From the upcoming interim budget, real estate sector stakeholders will be looking forward to measures that will boost demand and lower costs for developers. Expansion of the income tax deductions available to home buyers can incentivize first time buyers and support demand growth. The deduction available on interest paid on loans taken for acquisition of a residential house property, which has been capped at Rs. 2 lakh under Section 24, can be increased for self-occupied houses. The additional benefits of Rs 50,000 on interest paid on home loans by first-time home buyers under Section 80EE are available only for loans sanctioned in FY2017 and can be extended to all subsequent years also.
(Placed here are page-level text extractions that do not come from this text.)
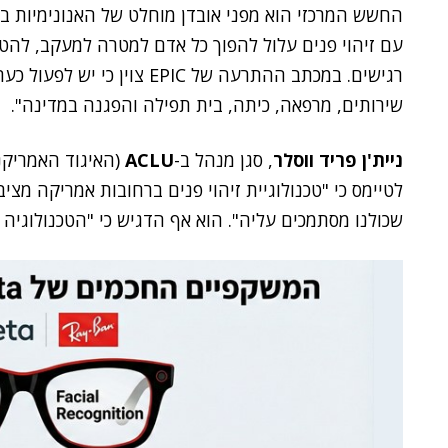
החשש המרכזי הוא מפני אובדן מוחלט של האנונימיות ב
עם זיהוי פנים עלול להפוך כל אדם למטרה למעקב, להטר
רגישים. במכתב ההתרעה של EPIC 
שירותים, מרפאה, כיתה, בית תפילה והפגנה במדינה".
ניית'ן פריד ווסלר
, סגן מנהל ב-
ACLU
(האיגוד האמריקני
לטיימס כי "טכנולוגיית זיהוי פנים ברחובות אמריקה מצי
שכולנו מסתמכים עליה". הוא אף הדגיש כי "הטכנולוגיה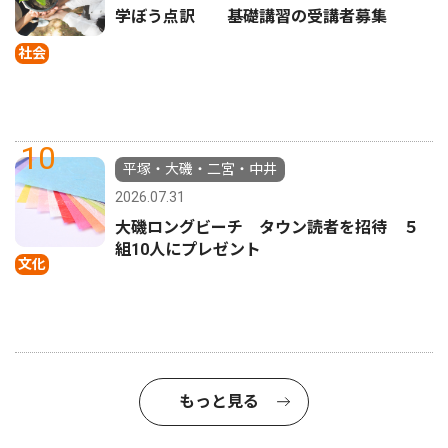
学ぼう点訳 基礎講習の受講者募集
社会
10
平塚・大磯・二宮・中井
2026.07.31
大磯ロングビーチ タウン読者を招待 ５
組10人にプレゼント
文化
もっと見る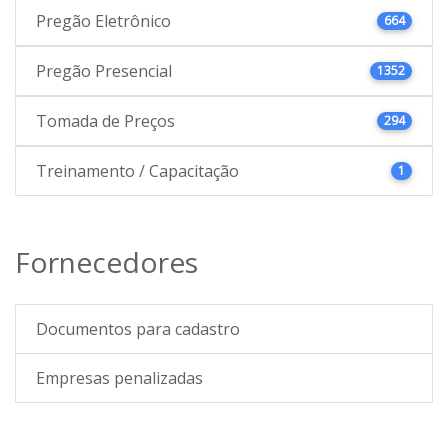
Pregão Eletrônico
664
Pregão Presencial
1352
Tomada de Preços
294
Treinamento / Capacitação
1
Fornecedores
Documentos para cadastro
Empresas penalizadas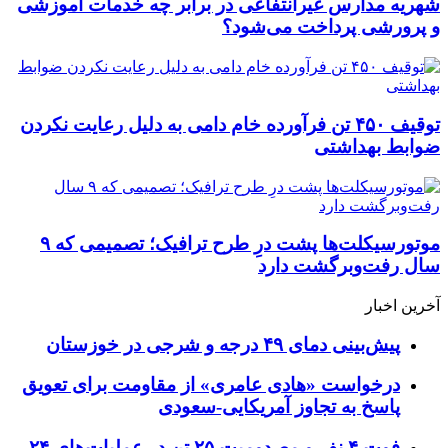
شهریه مدارس غیرانتفاعی در برابر چه خدمات آموزشی
و پرورشی پرداخت می‌شود؟
توقیف ۴۵۰ تن فرآورده خام دامی به دلیل رعایت نکردن
ضوابط بهداشتی
موتورسیکلت‌ها پشت درِ طرح ترافیک؛ تصمیمی که ۹
سال رفت‌وبرگشت دارد
آخرین اخبار
پیش‌بینی دمای ۴۹ درجه و شرجی در خوزستان
درخواست «هادی عامری» از مقاومت برای تعویق
پاسخ به تجاوز آمریکایی-سعودی
فوت ۴ نفر و مصدومیت ۲۵ تن در عملیات‌های ۲۴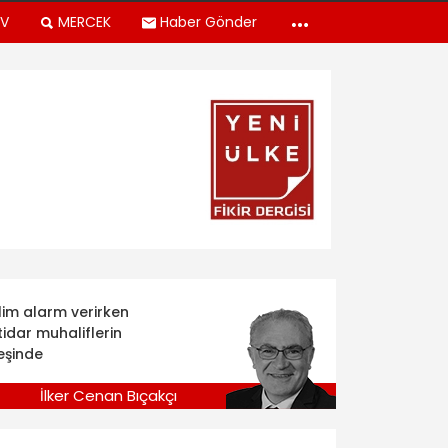
TV
MERCEK
Haber Gönder
klim alarm verirken
tidar muhaliflerin
eşinde
İlker Cenan Bıçakçı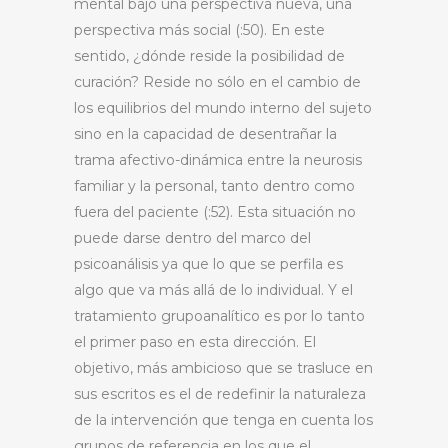
mental bajo una perspectiva nueva, una
perspectiva más social (:50). En este
sentido, ¿dónde reside la posibilidad de
curación? Reside no sólo en el cambio de
los equilibrios del mundo interno del sujeto
sino en la capacidad de desentrañar la
trama afectivo-dinámica entre la neurosis
familiar y la personal, tanto dentro como
fuera del paciente (:52). Esta situación no
puede darse dentro del marco del
psicoanálisis ya que lo que se perfila es
algo que va más allá de lo individual. Y el
tratamiento grupoanalítico es por lo tanto
el primer paso en esta dirección. El
objetivo, más ambicioso que se trasluce en
sus escritos es el de redefinir la naturaleza
de la intervención que tenga en cuenta los
grupos de referencia en los que el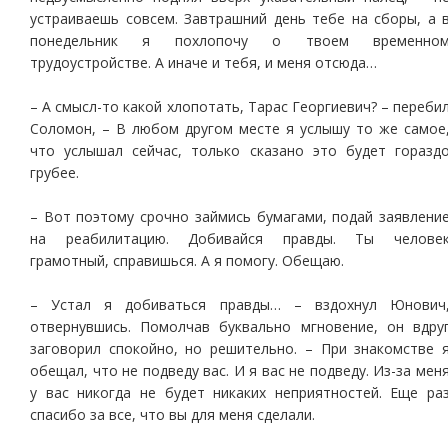
устраиваешь совсем. Завтрашний день тебе на сборы, а 
понедельник я похлопочу о твоем временно
трудоустройстве. А иначе и тебя, и меня отсюда…
– А смысл-то какой хлопотать, Тарас Георгиевич? – переби
Соломон, – В любом другом месте я услышу то же самое
что услышал сейчас, только сказано это будет горазд
грубее.
– Вот поэтому срочно займись бумагами, подай заявлени
на реабилитацию. Добивайся правды. Ты челове
грамотный, справишься. А я помогу. Обещаю.
– Устал я добиваться правды… – вздохнул Юнович
отвернувшись. Помолчав буквально мгновение, он вдру
заговорил спокойно, но решительно. – При знакомстве 
обещал, что не подведу вас. И я вас не подведу. Из-за мен
у вас никогда не будет никаких неприятностей. Еще ра
спасибо за все, что вы для меня сделали.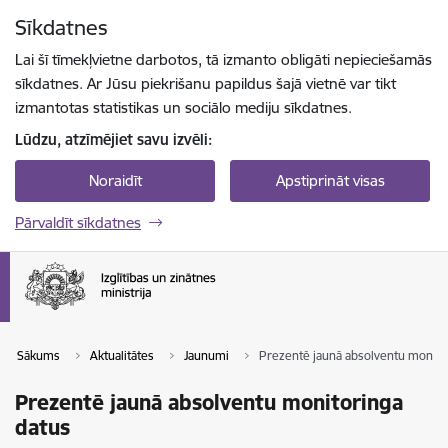
Pāriet uz lapas saturu
Sīkdatnes
Spied
lai meklētu
Enter
Lai šī tīmekļvietne darbotos, tā izmanto obligāti nepieciešamās
sīkdatnes. Ar Jūsu piekrišanu papildus šajā vietnē var tikt
izmantotas statistikas un sociālo mediju sīkdatnes.
Lūdzu, atzīmējiet savu izvēli:
Noraidīt
Apstiprināt visas
Pārvaldīt sīkdatnes
Sākums
Aktualitātes
Jaunumi
Prezentē jaunā absolventu monito
Prezentē jaunā absolventu monitoringa
datus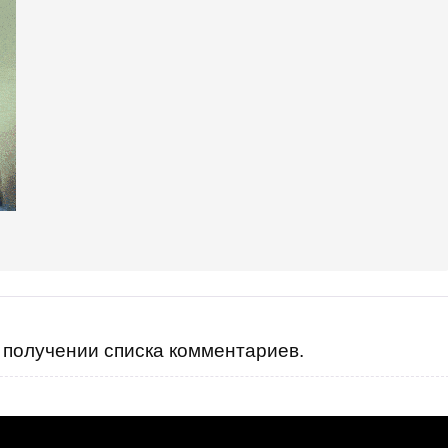
получении списка комментариев.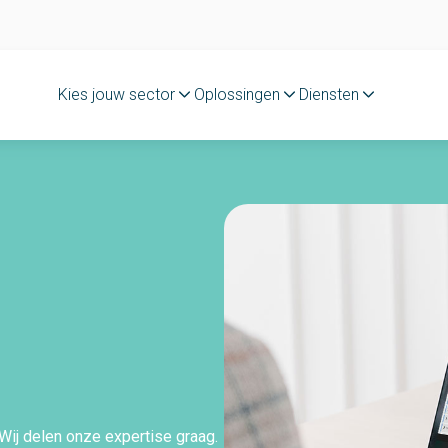
Kies jouw sector
Oplossingen
Diensten
&
. Wij delen onze expertise graag.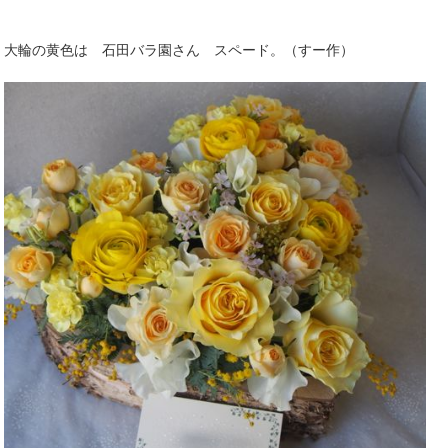
大輪の黄色は 石田バラ園さん スペード。（すー作）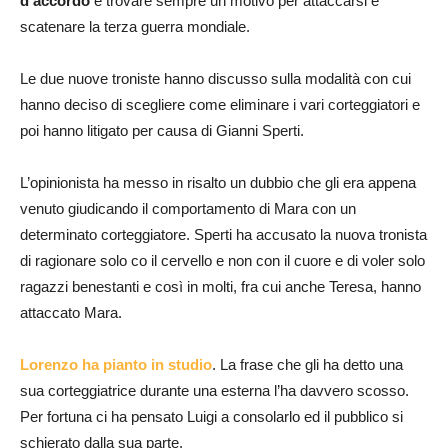
d’accordo
e trovare sempre un motivo per attaccarsi e
scatenare la terza guerra mondiale.
Le due nuove troniste hanno discusso sulla modalità con cui
hanno deciso di scegliere come eliminare i vari corteggiatori e
poi hanno litigato per causa di Gianni Sperti.
L’opinionista ha messo in risalto un dubbio che gli era appena
venuto giudicando il comportamento di Mara con un
determinato corteggiatore. Sperti ha accusato la nuova tronista
di ragionare solo co il cervello e non con il cuore e di voler solo
ragazzi benestanti e così in molti, fra cui anche Teresa, hanno
attaccato Mara.
Lorenzo ha pianto in studio
. La frase che gli ha detto una
sua corteggiatrice durante una esterna l’ha davvero scosso.
Per fortuna ci ha pensato Luigi a consolarlo ed il pubblico si
schierato dalla sua parte.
Additional income tax deductions for customers who are buying housing units falling under the definition of affordable housing can provide targeted support to this segment where affordability remains a prime constraint on demand.
The industry will also benefit from any reduction in overall tax outgo due to relaxation in income tax slabs, thereby enhancing the ability of the salaried class to make investments in housing. Also, priority sector lending status for home loans up to specified limits, for example, Rs 60 lakhs for metro cities and Rs 45 lakhs for non-metro, may further boost demand in the near to medium term.
The government has been taking various measures to support the affordable housing segment. This can be continued by augmenting the current schemes and relaxing eligibility criteria. Existing provisions under section 80-IBA permit a 100 percent deduction in respect of the profits derived from affordable housing projects, subject to specified conditions including a maximum unit size of thirty square metres in the metro cities and sixty square metres elsewhere. Increase in the qualification carpet area to up to 100 square metres will be beneficial and encompass a larger spectrum of projects. This expectation stems from the fact that it will also align the benefit with the qualification criteria under the middle-income group (MIG-I and MIG-II) of credit linked subsidy scheme (CLSS). This will ensure wider project coverage and encourage more developers to avail the benefits of the income tax deduction.
Further, the budget allocations for the CLSS scheme for the next year can be further augmented in line with the strong response witnessed, especially in the economically weaker section (EWS) / lower income group (LIG) segment. Notwithstanding the ambitious targets set for housing units to be added under the Pradhan Mantri Awas Yojana (PMAY) programme, budgetary allocations have not matched the targeted level of housing stock addition, leading to dependence on extra-budgetary resources. The recent extension of the validity period for MIG scheme of CLSS is a welcome move and budgetary allocation should also be expanded so that more home buyers can take advantage of such programmes.
Another flagship programme of the union government, the Smart Cities mission, aims to improve the quality of living in urban areas to make them more sustainable and citizen-friendly. Such infrastructure renewal projects have a positive externality on the housing sector and effective implementation of the mission through adequate budgetary allocation, selection of appropriate agencies and regular monitoring of progress will be a key expectation from the government.
The above budgetary measures can be taken concurrent with other government efforts to make the real estate sector more transparent and cost-efficient. These include undertaking audits to study the implementation of the Real Estate Regulation and Development Act (RERA Act) across all states, evaluating various options for reduction of GST burden on the industry including bringing land under GST regime and resolving the overlapping jurisdictions of the RERA Act and the Insolvency and Bankruptcy Code (IBC) such that the interests of all stakeholders are protected.